Однажды Ксюша спросила:
- Какой у меня будет гроб, Иосиф?
- Большой и красивый, Ксюша, - ответил я.
- Почему я до сих пор его не видела?
- Потому что не было повода, - сказал я. – Ты же не спрашивала. Как только захочешь его посмотреть...
- Я хочу.
- Уже?
- Да, - твердо кивнула она.
- Нет проблем.
Я привел ее к гробу. Это был строгий цинковый ящик, построенный согласно индивидуальным расчетам, длинною девять метров и с возможностью достройки.

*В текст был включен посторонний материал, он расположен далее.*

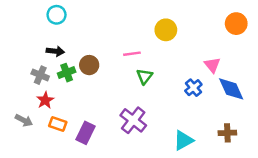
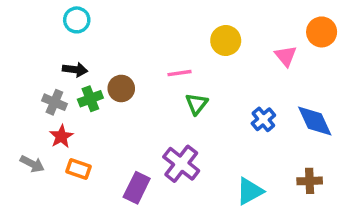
pink triangle: (212, 65) -> (286, 56), moved
purple rectangle: (85, 133) -> (137, 188), moved

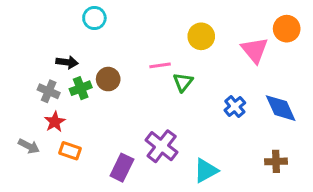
cyan circle: (77, 20) -> (94, 18), moved
pink triangle: (286, 56) -> (255, 50), size x1.4
green triangle: (197, 104) -> (183, 82), moved
cyan triangle: (250, 191) -> (206, 171), moved

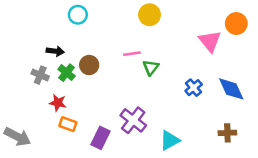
yellow circle: (201, 36) -> (150, 15), moved
green cross: (81, 88) -> (67, 73), turned -30
red star: (55, 122) -> (58, 103), moved, turned -30
gray arrow: (29, 146) -> (18, 137), moved, size x1.5
orange rectangle: (70, 151) -> (68, 124), moved

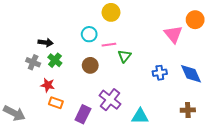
cyan circle: (78, 15) -> (89, 34), moved
yellow circle: (150, 15) -> (111, 12), moved
brown circle: (89, 65) -> (90, 65), moved
blue cross: (194, 88) -> (160, 73), turned 32
cyan triangle: (170, 140) -> (140, 116), turned 30

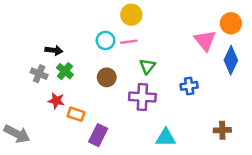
pink line: (109, 45) -> (129, 42), moved
blue diamond: (191, 74) -> (231, 60), moved, turned 50
purple cross: (110, 100) -> (142, 97), moved, turned -35
orange rectangle: (56, 103) -> (76, 114), moved

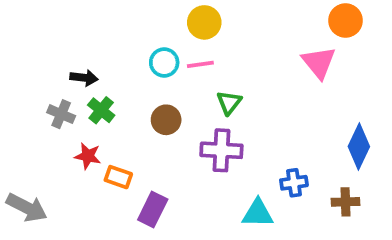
orange circle: (231, 23) -> (345, 21), moved
blue diamond: (231, 60) -> (359, 146), moved
blue cross: (189, 86) -> (294, 183), moved

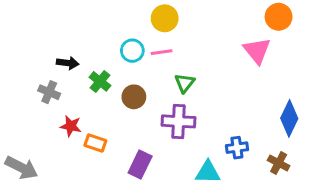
green cross: (101, 110) -> (100, 81), moved
brown cross: (345, 202) -> (279, 163), turned 30
purple rectangle: (153, 209) -> (140, 165), moved

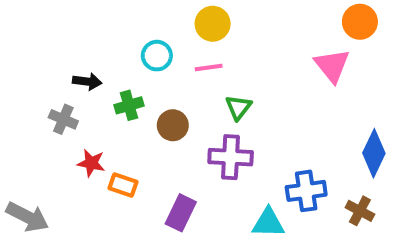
cyan circle: (132, 51) -> (157, 56), moved
green cross: (100, 81) -> (129, 105), turned 35
blue cross: (237, 148) -> (306, 191), size x1.4

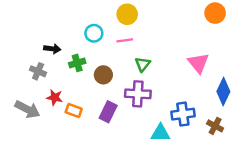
pink triangle: (332, 66) -> (198, 63), moved
purple rectangle: (181, 213) -> (108, 112), moved
gray arrow: (27, 217) -> (27, 109), moved

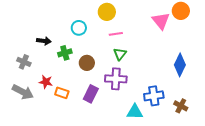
pink line: (125, 40) -> (116, 34), moved
pink triangle: (198, 63) -> (161, 21), moved
gray cross: (38, 71) -> (24, 62), moved
blue diamond: (223, 91) -> (180, 65), moved

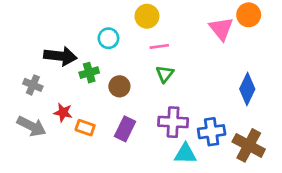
black arrow: (44, 41) -> (60, 56), size x1.6
purple cross: (116, 79) -> (173, 122), moved
brown cross: (181, 106) -> (249, 145), size x1.6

- Ну, как тебе? - улыбнулся я.
Ксюша ничего не ответила и быстро вышла из мастерской. С тех пор задумчивая печаль не сходила с ее кроткого, удивленного лица.
- Почему ты не желаешь встречаться с Ексакустодианом? - иногда интересовался я. - Ведь он часто заходит к нам, справляется о тебе.
- Я ненавижу его, - признавалась Ксюша, потупившись.
- Вот те на! - вздыхал я. - Ох, девчонки-девчонки! Лишь бы голову потерять - не от любви, так от ненависти.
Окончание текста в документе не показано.